A monument in Piłsudski Square in Warsaw commemorates the 2010 plane crash in which Polish president Lech Kaczyński perished along with 95 other passengers. On the eve of Poland’s most dramatic elections since the end of Soviet Communism, a man who claimed to be carrying a bomb clambered to the top of the monument and threatened to blow himself to kingdom come. It made the news that night, and the police evacuated the square, but no one paid much attention, even as the police were leading him from the scene: After all, the whole campaign was conducted in an excitable tone.

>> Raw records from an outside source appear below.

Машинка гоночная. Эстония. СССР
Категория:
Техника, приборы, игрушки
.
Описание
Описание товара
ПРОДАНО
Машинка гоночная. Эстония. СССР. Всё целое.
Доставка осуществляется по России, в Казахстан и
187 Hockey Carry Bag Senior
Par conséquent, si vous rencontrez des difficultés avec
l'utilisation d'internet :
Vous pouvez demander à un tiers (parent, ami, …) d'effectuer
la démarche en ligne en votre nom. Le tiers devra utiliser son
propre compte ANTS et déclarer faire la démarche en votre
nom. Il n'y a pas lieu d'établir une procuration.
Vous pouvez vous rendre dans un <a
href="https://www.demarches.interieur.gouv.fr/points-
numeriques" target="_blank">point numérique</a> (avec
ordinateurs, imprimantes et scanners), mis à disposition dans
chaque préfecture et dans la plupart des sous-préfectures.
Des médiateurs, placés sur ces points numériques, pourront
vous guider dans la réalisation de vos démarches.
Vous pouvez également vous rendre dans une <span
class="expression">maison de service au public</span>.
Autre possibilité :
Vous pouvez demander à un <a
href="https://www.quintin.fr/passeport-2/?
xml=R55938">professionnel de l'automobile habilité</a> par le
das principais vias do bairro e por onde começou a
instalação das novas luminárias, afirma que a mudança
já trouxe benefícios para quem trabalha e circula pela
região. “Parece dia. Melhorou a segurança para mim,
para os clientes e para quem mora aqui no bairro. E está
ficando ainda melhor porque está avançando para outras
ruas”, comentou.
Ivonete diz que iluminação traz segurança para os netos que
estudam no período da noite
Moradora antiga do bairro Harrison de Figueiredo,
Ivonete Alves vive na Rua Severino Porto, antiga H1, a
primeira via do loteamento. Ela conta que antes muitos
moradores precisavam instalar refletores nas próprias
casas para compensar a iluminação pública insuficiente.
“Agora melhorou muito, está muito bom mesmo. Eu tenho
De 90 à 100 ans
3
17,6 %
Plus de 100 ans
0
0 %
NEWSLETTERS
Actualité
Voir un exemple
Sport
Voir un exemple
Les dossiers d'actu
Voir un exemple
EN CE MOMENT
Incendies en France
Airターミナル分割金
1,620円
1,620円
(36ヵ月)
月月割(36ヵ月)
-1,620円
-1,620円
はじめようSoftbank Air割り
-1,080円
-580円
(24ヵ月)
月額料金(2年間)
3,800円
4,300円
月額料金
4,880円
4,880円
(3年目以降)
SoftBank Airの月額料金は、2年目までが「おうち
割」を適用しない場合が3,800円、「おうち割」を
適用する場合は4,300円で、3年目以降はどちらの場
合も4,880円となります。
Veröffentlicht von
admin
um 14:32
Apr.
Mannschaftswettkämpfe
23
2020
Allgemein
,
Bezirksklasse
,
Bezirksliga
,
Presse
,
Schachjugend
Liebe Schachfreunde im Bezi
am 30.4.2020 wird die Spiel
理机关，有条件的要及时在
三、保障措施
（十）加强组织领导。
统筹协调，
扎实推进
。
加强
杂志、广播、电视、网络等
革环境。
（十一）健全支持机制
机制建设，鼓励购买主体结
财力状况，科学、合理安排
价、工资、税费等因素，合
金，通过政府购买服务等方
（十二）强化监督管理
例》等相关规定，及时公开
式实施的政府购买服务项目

Jarosław Kaczyński, twin brother of the late president, has faulted Donald Tusk, then Poland’s prime minister, for his investigation of the crash. He has also charged that reforms Tusk had enacted when he was prime minister between 2007 and 2014 had created a “hell for women” by raising the retirement age. On Sunday, Tusk made his comeback in Polish politics with a stunning victory over the Kaczyńskis’ populist Law and Justice party after a campaign in which Tusk suggested he would hold certain Law and Justice leaders criminally accountable for their policies over the past eight years. Tusk will negotiate an agreement with two coalition partners in the coming weeks.

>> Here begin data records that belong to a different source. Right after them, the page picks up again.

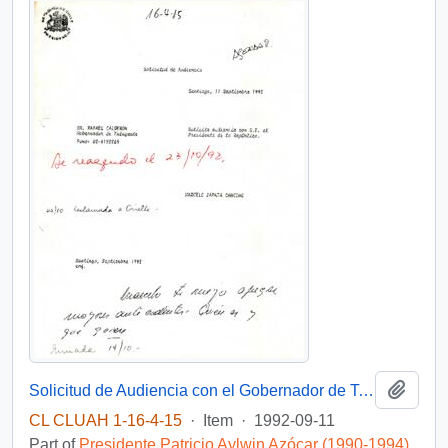
Add t
Solicitud de Audiencia con el Gobernador de Talagante
CL CLUAH 1-16-4-15
·
Item
·
1992-09-11
Part of
Presidente Patricio Aylwin Azócar (1990-1994)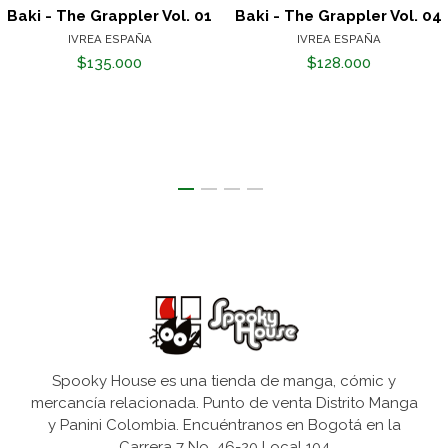
Baki - The Grappler Vol. 01
Baki - The Grappler Vol. 04
IVREA ESPAÑA
IVREA ESPAÑA
$135.000
$128.000
Spooky House es una tienda de manga, cómic y
mercancía relacionada. Punto de venta Distrito Manga
y Panini Colombia. Encuéntranos en Bogotá en la
Carrera 7 No. 46-20 Local 104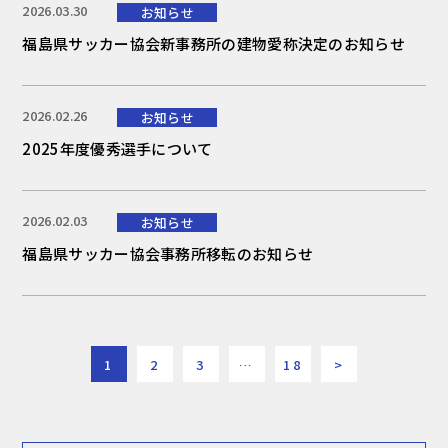
2026.03.30
お知らせ
福島県サッカー協会新事務所の建物愛称決定のお知らせ
2026.02.26
お知らせ
2025年度優秀選手について
2026.02.03
お知らせ
福島県サッカー協会事務所移転のお知らせ
1
2
3
…
18
>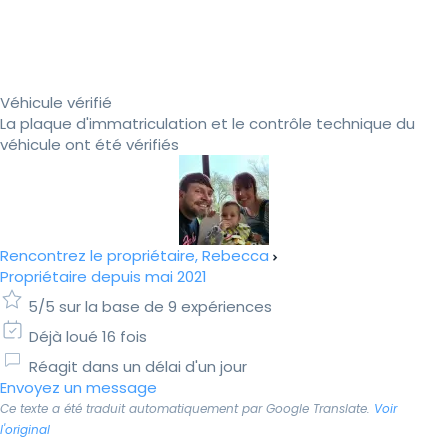
Véhicule vérifié
La plaque d'immatriculation et le contrôle technique du
véhicule ont été vérifiés
Rencontrez le propriétaire, Rebecca
Propriétaire depuis mai 2021
5/5 sur la base de 9 expériences
Déjà loué 16 fois
Réagit dans un délai d'un jour
Envoyez un message
Ce texte a été traduit automatiquement par Google Translate.
Voir
l'original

The United States aside, Poland is the only Western democracy in which each of the two main political formations believes the other is engaged in a diabolical mission to destroy the country and all it stands for. You could even blame Poland for inventing this particular electoral dysfunction. In 2015, shortly before Donald Trump came to power across the Atlantic, a similar uprising overthrew Poland’s business, social, and artistic elites, then as now represented by the Civic Platform party.

Apart from the perennial Polish political corruption, the Civic Platform’s sins back then were two. After Andrzej Duda of Law and Justice was elected president, Civic Platform hit on the brainstorm of nominating the judges to fill the next government’s vacancies on Poland’s highest court. And when Angela Merkel suddenly found herself in political jeopardy, having seen her invitation to migrants from the Syrian war taken up by millions marching overland from across the Muslim world, Civic Platform cast the deciding vote for an EU plan to distribute the migrants throughout the bloc. Voters installed a huge Law and Justice majority that proceeded to flout the EU’s migrant plan and revamp the whole justice system.